Featuring an eccentricity of ~0.21, Mercury’s orbit is the most elliptical among all the planets in the Solar System. During Mercury’s journey around the Sun, the varying gravitational pull periodically stretches and squeezes the planet, leading to observable surface radial tidal deformation (peak-to-peak amplitude of around 0.6 m at the polar regions and 2 m at the equatorial regions). The magnitude of this deformation, quantified by the tidal Love number h2, depends on the deep interior, and constraining its value can shed insights into Mercury’s structural and rheological properties of Mercury, such as the existence of a solid inner core and the softness of its mantle.

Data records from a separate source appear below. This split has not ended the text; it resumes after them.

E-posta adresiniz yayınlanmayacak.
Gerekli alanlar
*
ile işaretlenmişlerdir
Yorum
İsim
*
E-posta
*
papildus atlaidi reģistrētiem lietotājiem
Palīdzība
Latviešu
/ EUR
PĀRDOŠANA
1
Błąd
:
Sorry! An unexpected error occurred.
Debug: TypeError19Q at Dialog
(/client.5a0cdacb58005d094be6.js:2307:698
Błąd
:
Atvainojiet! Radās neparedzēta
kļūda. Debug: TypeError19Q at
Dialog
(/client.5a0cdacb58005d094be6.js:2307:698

Accurate measurements of tidal deformations require precise observations, most commonly acquired by a laser altimeter. A laser altimeter is an instrument that precisely measures the distance from an orbiting spacecraft to the planetary surface by measuring the time-of-travel of an emitted and then reflected laser beam. Given the position and attitude of the spacecraft, the topographic heights of individual laser illuminated footprints can be determined. A video showing how a laser altimeter works is available at https://www.youtube.com/watch?v=7SnWrlj4z6Q.

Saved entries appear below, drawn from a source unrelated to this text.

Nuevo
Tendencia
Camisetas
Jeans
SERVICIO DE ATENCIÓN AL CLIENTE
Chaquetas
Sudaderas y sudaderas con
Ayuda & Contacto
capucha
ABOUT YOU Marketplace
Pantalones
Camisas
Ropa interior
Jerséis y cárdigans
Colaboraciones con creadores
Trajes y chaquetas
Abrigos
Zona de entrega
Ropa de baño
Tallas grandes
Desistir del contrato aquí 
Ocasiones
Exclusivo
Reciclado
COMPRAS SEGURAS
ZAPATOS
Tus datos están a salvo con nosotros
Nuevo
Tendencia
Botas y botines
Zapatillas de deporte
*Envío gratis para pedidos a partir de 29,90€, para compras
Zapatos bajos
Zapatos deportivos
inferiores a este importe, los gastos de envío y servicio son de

Bertone et al. (2021, https://doi.org/10.1029/2020je006683) first measured Mercury’s tidal deformation using height differences at intersections of laser ground tracks acquired by the Mercury Laser Altimeter (MLA) onboard NASA’s MESSENGER mission. However, only the lower bound of their measured magnitude is compatible with the theoretical values from interior modelings. However, due to non-infinite sampling of the laser pulses (firing 10 beams per second), the separation distance between consecutive footprints can range from 350 m to 450 m. The Achilles heel of this approach is that the heights at the intersections need to be interpolated from the bracketing footprints along each track. This mandate leads to significant interpolation errors that can severely deteriorate their measurements, especially when the terrain is rough.
In this study, we reprocess the MLA height profiles, and apply an alternative approach, which is based on the co-registration technique, to look into Mercury’s tidal deformation. In principle, we shift the laser profiles in 3D dimensions so that it can fit with a reference topographic model. Taking the metaphor of the Jigsaw Puzzle game, the alignment is like shifting one piece so that it can fit with the rest. This leads to a precise extraction of the temporal variations of the surface height induced by body tides. We carry out the application at the very north polar region of Mercury. Our measured tidal deformation magnitude is 68% lower than that of Bertone et al. (2021), and is compatible with existing models. Our measurement favors a small to medium-sized solid inner core.
Currently, we are processing the MLA profiles to assess Mercury’s Cassini state (spin axis, orbital norm, and norm to the Laplace plane or mean orbital plane remain coplanar) and quantify multiple components of its librations (periodic variation in mean rotation rate). Ultimately, these geodetic parameters will be combined with the measured tidal Love number to shed comprehensive new insights into the planet’s interior structure and compositions. This information can critically constrain the thermal evolution of Mercury and its magnetic dynamo.
These results have recently been published in Geophysical Research Letters (GRL) of the American Geophysical Union (AGU), which can be accessed at https://doi.org/10.1029/2024GL112266.